DIRECTIONS FOR THIS TASK: Show each line of the records below where the word "Cheapflights" occurs.

[Dataset records]
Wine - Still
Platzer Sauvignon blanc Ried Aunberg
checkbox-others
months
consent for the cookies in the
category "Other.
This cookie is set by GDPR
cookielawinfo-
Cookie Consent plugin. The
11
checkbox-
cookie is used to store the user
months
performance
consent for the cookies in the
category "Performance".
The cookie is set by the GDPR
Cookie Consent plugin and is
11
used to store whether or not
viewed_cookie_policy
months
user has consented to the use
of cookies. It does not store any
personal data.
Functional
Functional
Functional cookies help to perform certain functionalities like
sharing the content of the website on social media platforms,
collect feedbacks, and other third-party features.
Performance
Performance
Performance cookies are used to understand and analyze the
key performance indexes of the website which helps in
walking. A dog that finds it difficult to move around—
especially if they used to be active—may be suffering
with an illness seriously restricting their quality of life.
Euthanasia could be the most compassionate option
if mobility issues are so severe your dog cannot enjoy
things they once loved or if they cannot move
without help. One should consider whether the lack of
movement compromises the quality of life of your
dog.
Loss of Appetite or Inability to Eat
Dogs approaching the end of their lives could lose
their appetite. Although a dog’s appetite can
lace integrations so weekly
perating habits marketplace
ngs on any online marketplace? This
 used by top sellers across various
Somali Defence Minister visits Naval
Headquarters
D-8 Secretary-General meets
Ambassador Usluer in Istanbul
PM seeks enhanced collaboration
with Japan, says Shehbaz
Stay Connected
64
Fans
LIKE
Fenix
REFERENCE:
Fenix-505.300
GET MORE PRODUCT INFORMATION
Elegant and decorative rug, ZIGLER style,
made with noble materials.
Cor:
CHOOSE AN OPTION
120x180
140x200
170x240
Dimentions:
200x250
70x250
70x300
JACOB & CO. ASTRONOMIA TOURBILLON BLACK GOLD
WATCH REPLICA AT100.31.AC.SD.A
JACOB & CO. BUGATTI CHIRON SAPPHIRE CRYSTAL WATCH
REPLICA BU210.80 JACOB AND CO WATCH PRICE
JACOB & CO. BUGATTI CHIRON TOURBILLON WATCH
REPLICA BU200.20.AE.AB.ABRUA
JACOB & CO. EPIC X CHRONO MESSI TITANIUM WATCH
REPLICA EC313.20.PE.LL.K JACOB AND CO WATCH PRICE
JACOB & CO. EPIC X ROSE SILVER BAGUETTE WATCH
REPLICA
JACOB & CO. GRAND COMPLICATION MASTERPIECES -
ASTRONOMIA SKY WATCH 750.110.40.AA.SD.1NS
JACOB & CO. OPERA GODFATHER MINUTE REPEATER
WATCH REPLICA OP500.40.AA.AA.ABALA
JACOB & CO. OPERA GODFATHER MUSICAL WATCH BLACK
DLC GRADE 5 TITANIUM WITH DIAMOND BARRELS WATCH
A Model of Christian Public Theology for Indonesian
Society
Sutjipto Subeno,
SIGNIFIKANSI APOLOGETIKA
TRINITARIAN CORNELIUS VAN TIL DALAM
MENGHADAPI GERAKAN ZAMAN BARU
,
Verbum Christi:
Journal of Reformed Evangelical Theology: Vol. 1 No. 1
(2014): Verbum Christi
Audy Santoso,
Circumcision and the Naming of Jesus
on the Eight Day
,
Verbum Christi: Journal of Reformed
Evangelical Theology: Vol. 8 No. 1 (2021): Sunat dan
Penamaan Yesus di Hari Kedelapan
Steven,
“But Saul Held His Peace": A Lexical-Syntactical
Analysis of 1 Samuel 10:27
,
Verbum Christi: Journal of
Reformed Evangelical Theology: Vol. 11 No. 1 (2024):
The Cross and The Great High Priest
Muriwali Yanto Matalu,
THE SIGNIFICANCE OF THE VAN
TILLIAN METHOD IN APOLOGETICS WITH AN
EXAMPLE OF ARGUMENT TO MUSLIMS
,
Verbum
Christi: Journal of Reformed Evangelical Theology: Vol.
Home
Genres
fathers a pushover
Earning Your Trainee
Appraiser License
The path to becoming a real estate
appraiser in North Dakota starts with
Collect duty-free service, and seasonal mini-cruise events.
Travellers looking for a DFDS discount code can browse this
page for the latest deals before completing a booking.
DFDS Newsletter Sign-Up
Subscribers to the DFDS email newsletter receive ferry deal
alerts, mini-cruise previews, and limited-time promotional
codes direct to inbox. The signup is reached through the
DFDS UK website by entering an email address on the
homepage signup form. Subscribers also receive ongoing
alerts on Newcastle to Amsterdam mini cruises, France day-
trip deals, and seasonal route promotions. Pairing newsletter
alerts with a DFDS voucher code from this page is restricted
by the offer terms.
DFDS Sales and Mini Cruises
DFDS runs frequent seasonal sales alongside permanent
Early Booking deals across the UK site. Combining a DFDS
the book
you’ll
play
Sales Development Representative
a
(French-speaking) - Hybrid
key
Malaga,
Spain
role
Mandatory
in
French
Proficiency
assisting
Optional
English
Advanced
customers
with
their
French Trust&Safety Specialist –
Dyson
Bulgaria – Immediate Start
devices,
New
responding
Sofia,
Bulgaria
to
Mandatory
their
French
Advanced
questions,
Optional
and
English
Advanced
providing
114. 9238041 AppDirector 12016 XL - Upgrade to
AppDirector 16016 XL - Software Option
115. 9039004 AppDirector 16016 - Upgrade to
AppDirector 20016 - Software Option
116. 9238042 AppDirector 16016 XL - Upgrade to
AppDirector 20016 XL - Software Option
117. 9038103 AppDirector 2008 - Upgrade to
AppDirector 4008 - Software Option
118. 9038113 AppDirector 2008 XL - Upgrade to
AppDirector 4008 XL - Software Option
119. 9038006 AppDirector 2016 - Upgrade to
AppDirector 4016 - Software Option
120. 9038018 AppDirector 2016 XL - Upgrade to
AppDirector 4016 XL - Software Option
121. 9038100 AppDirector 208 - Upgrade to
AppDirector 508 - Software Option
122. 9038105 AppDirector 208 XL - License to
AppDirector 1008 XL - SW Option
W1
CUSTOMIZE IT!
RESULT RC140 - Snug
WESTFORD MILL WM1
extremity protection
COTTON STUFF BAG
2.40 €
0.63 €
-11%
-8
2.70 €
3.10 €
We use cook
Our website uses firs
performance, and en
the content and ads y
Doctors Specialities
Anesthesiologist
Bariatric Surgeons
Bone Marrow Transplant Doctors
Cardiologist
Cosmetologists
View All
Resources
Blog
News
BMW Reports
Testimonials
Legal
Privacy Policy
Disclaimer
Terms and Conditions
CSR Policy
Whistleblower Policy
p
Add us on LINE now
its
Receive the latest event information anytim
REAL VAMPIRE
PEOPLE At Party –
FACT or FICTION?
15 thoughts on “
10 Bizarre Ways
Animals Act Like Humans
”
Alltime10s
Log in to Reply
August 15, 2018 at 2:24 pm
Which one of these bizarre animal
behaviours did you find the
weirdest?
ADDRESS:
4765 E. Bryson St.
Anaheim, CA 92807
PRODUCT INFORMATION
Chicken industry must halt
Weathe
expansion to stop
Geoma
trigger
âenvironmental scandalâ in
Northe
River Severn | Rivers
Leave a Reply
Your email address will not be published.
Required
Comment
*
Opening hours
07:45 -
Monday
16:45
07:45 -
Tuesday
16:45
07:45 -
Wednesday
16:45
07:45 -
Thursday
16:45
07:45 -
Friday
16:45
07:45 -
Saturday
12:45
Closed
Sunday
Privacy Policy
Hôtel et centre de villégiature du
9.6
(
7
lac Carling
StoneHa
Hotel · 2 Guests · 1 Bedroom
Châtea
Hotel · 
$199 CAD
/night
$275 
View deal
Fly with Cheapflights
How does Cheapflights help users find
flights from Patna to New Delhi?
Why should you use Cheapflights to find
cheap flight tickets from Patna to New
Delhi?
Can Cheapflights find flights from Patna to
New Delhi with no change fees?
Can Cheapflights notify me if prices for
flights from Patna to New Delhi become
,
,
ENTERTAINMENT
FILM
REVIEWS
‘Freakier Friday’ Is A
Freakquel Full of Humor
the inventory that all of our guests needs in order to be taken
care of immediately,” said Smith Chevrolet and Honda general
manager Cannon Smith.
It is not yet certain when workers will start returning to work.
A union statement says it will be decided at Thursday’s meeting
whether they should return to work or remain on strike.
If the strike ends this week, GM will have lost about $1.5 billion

RESPONSE AREA:
Fly with Cheapflights
How does Cheapflights help users find
Why should you use Cheapflights to find
Can Cheapflights find flights from Patna to
Can Cheapflights notify me if prices for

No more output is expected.